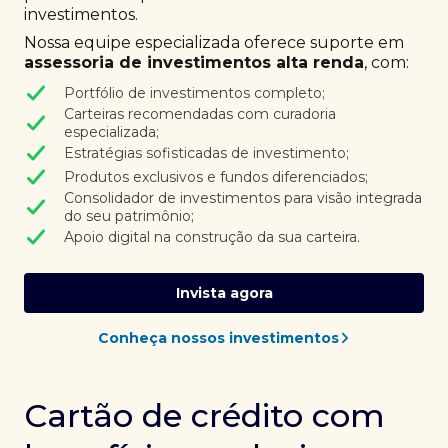
investimentos.
Nossa equipe especializada oferece suporte em
assessoria de investimentos alta renda
, com:
Portfólio de investimentos completo;
Carteiras recomendadas com curadoria
especializada;
Estratégias sofisticadas de investimento;
Produtos exclusivos e fundos diferenciados;
Consolidador de investimentos para visão integrada
do seu patrimônio;
Apoio digital na construção da sua carteira.
Invista agora
Conheça nossos investimentos
Cartão de crédito com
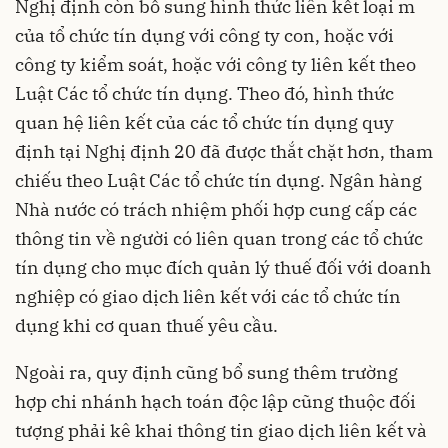
Nghị định còn bổ sung hình thức liên kết loại m
của tổ chức tín dụng với công ty con, hoặc với
công ty kiểm soát, hoặc với công ty liên kết theo
Luật Các tổ chức tín dụng. Theo đó, hình thức
quan hệ liên kết của các tổ chức tín dụng quy
định tại Nghị định 20 đã được thắt chặt hơn, tham
chiếu theo Luật Các tổ chức tín dụng. Ngân hàng
Nhà nước có trách nhiệm phối hợp cung cấp các
thông tin về người có liên quan trong các tổ chức
tín dụng cho mục đích quản lý thuế đối với doanh
nghiệp có giao dịch liên kết với các tổ chức tín
dụng khi cơ quan thuế yêu cầu.
Ngoài ra, quy định cũng bổ sung thêm trường
hợp chi nhánh hạch toán độc lập cũng thuộc đối
tượng phải kê khai thông tin giao dịch liên kết và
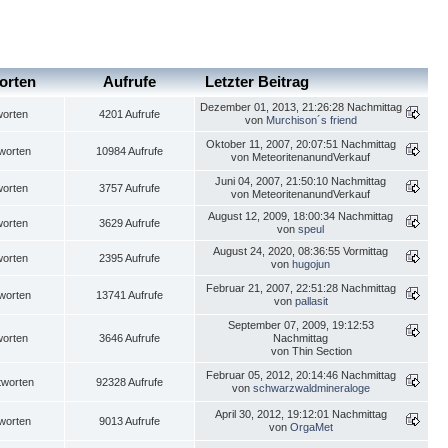
orten
Aufrufe
Letzter Beitrag
Dezember 01, 2013, 21:26:28 Nachmittag
worten
4201 Aufrufe
von
Murchison´s friend
Oktober 11, 2007, 20:07:51 Nachmittag
worten
10984 Aufrufe
von MeteoritenanundVerkauf
Juni 04, 2007, 21:50:10 Nachmittag
worten
3757 Aufrufe
von MeteoritenanundVerkauf
August 12, 2009, 18:00:34 Nachmittag
worten
3629 Aufrufe
von
speul
August 24, 2020, 08:36:55 Vormittag
worten
2395 Aufrufe
von
hugojun
Februar 21, 2007, 22:51:28 Nachmittag
worten
13741 Aufrufe
von
pallasit
September 07, 2009, 19:12:53
worten
3646 Aufrufe
Nachmittag
von Thin Section
Februar 05, 2012, 20:14:46 Nachmittag
tworten
92328 Aufrufe
von
schwarzwaldmineraloge
April 30, 2012, 19:12:01 Nachmittag
worten
9013 Aufrufe
von
OrgaMet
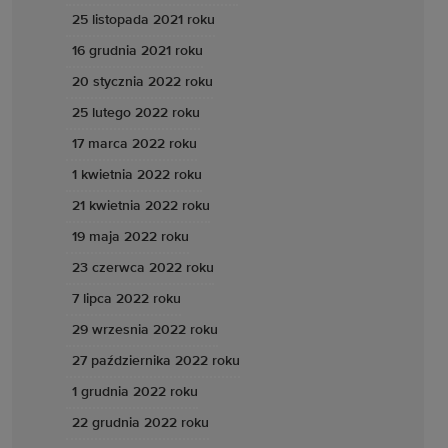
25 listopada 2021 roku
16 grudnia 2021 roku
20 stycznia 2022 roku
25 lutego 2022 roku
17 marca 2022 roku
1 kwietnia 2022 roku
21 kwietnia 2022 roku
19 maja 2022 roku
23 czerwca 2022 roku
7 lipca 2022 roku
29 wrzesnia 2022 roku
27 października 2022 roku
1 grudnia 2022 roku
22 grudnia 2022 roku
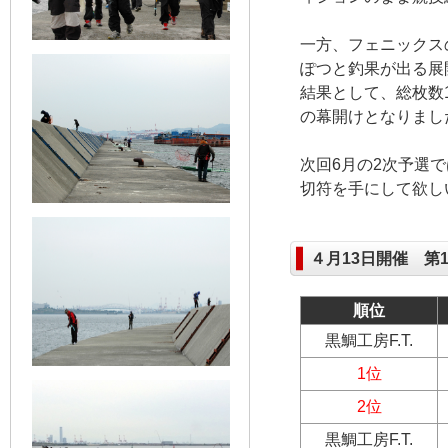
一方、フェニックス
ぽつと釣果が出る展
結果として、総枚数
の幕開けとなりまし
次回6月の2次予選
切符を手にして欲し
４月13日開催 第
順位
黒鯛工房F.T.
1位
2位
黒鯛工房F.T.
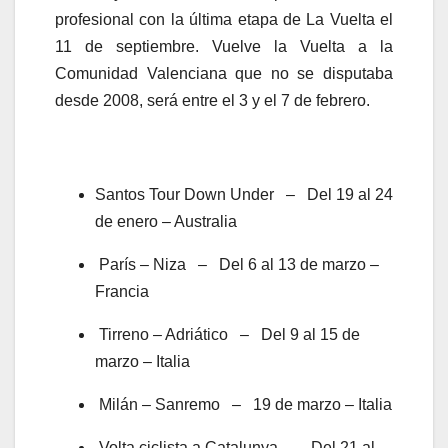
profesional con la última etapa de La Vuelta el
11 de septiembre. Vuelve la Vuelta a la
Comunidad Valenciana que no se disputaba
desde 2008, será entre el 3 y el 7 de febrero.
Santos Tour Down Under – Del 19 al 24
de enero – Australia
París – Niza – Del 6 al 13 de marzo –
Francia
Tirreno – Adriático – Del 9 al 15 de
marzo – Italia
Milán – Sanremo – 19 de marzo – Italia
Volta ciclista a Catalunya – Del 21 al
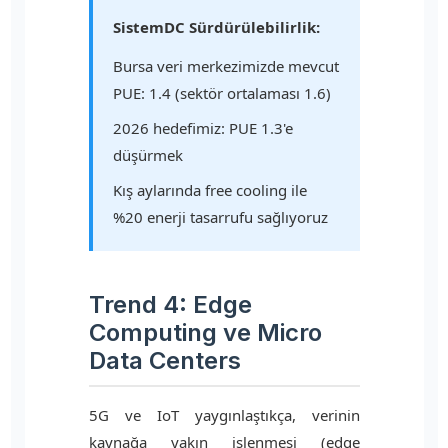
SistemDC Sürdürülebilirlik:
Bursa veri merkezimizde mevcut
PUE: 1.4 (sektör ortalaması 1.6)
2026 hedefimiz: PUE 1.3'e
düşürmek
Kış aylarında free cooling ile
%20 enerji tasarrufu sağlıyoruz
Trend 4: Edge
Computing ve Micro
Data Centers
5G ve IoT yaygınlaştıkça, verinin
kaynağa yakın işlenmesi (edge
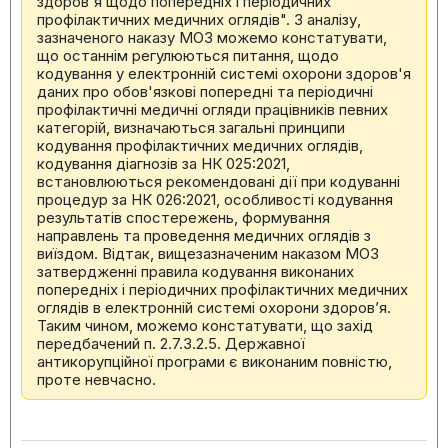
здоров'я щодо попередніх і періодичних
профілактичних медичних оглядів". З аналізу,
зазначеного наказу МОЗ можемо констатувати,
що останнім регулюються питання, щодо
кодування у електронній системі охорони здоров'я
даних про обов'язкові попередні та періодичні
профілактичні медичні огляди працівників певних
категорій, визначаються загальні принципи
кодування профілактичних медичних оглядів,
кодування діагнозів за НК 025:2021,
встановлюються рекомендовані дії при кодуванні
процедур за НК 026:2021, особливості кодування
результатів спостережень, формування
направлень та проведення медичних оглядів з
виїздом. Відтак, вищезазначеним наказом МОЗ
затвердженні правила кодування виконаних
попередніх і періодичних профілактичних медичних
оглядів в електронній системі охорони здоров’я.
Таким чином, можемо констатувати, що захід
передбачений п. 2.7.3.2.5. Державної
антикорупційної програми є виконаним повністю,
проте невчасно.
....
The task
Lines holding the string "Vuelta": find them in the listing above and copy each one.

Solved problem
profesional con la última etapa de La Vuelta el
11 de septiembre. Vuelve la Vuelta a la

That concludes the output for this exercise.